# Small British Airline - Bust



## GBNorman (Feb 19, 2019)

The Manchester Guardian reports that a regional airline, Flybmi, has collapsed and has sought Administration (Bankruptcy Protection):

https://www.theguardian.com/business/2019/feb/16/flybmi-collapses-blaming-brexit-uncertainty

This airline is the remnants of British Midland which was merged with British Airways several years ago.

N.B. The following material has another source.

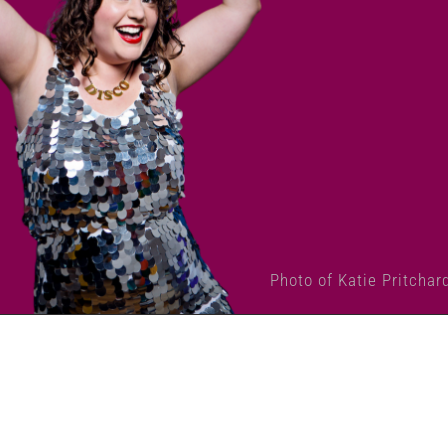
Photo of Katie Pritchar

It cartainly appears that Her Majesty expects a company "in Administration" to clearly delineate "what you got". In this case "not much";

https://www.flybmi.com/en

Fair Use (Guardian):



> The British airline Flybmi has gone bust, cancelling all flights with immediate effect and blaming Brexit as the main cause of its collapse.
> 
> The company, which employs 376 staff and operates more than 600 flights a week, said it faced “several difficulties” in recent weeks including spikes in fuel and carbon costs, the latter arising from the EU’s recent decision to exclude UK airlines from full participation in the Emissions Trading Scheme.
> 
> “Current trading and future prospects have also been seriously affected by the uncertainty created by the Brexit process, which has led to our inability to secure valuable flying contracts in Europe and lack of confidence around bmi’s ability to continue flying between destinations in Europe,” the airline said in a statement.


----------